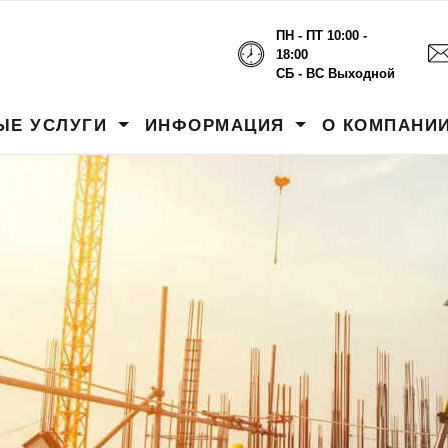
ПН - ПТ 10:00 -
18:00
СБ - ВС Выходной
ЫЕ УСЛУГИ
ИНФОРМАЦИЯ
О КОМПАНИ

==

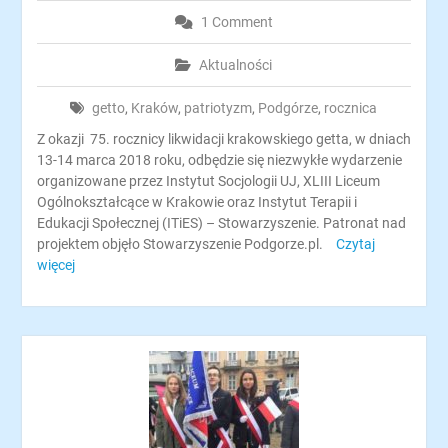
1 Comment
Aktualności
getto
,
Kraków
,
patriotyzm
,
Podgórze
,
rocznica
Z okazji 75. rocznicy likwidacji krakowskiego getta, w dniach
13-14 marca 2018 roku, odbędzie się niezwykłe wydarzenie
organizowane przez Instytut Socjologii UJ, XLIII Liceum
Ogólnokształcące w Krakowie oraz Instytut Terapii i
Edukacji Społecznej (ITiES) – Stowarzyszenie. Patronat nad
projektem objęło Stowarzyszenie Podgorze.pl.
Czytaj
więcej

--

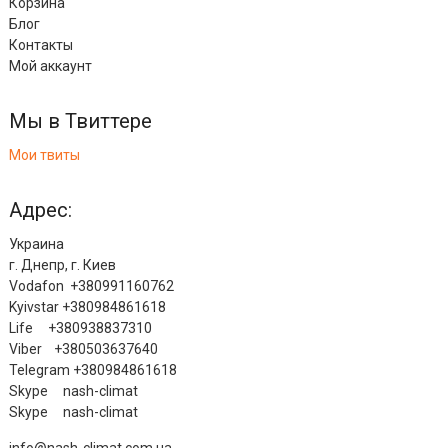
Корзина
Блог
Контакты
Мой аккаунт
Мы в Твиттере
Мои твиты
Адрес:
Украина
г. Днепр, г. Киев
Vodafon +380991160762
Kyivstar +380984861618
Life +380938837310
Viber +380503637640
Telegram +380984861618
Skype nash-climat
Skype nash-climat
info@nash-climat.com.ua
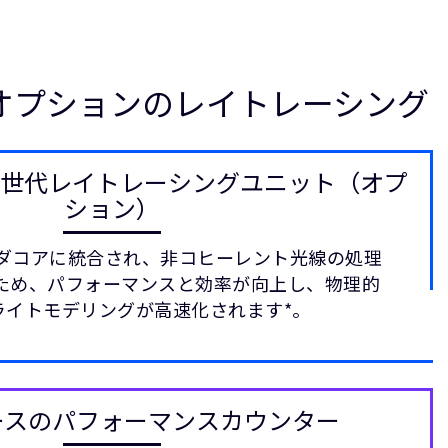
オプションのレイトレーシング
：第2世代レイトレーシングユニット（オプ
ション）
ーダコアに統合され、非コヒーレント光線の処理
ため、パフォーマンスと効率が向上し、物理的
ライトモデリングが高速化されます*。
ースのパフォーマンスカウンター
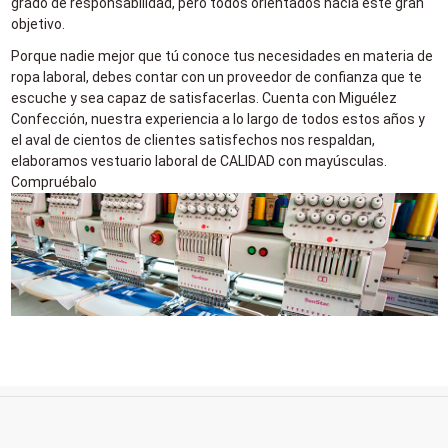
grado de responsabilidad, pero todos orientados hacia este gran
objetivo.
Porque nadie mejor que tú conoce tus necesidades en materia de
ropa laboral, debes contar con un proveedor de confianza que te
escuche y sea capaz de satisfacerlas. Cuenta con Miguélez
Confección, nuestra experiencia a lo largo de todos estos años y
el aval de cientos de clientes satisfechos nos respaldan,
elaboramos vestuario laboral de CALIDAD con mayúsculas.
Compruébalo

▶ Your assignment: With the line holding "ropa laboral, debes" as the first and the line holding "Compruébalo" as the last, please transcribe exactly the lines of the material above in that range and nothing else.

▶ Final answer:
ropa laboral, debes contar con un proveedor de confianza que te
escuche y sea capaz de satisfacerlas. Cuenta con Miguélez
Confección, nuestra experiencia a lo largo de todos estos años y
el aval de cientos de clientes satisfechos nos respaldan,
elaboramos vestuario laboral de CALIDAD con mayúsculas.
Compruébalo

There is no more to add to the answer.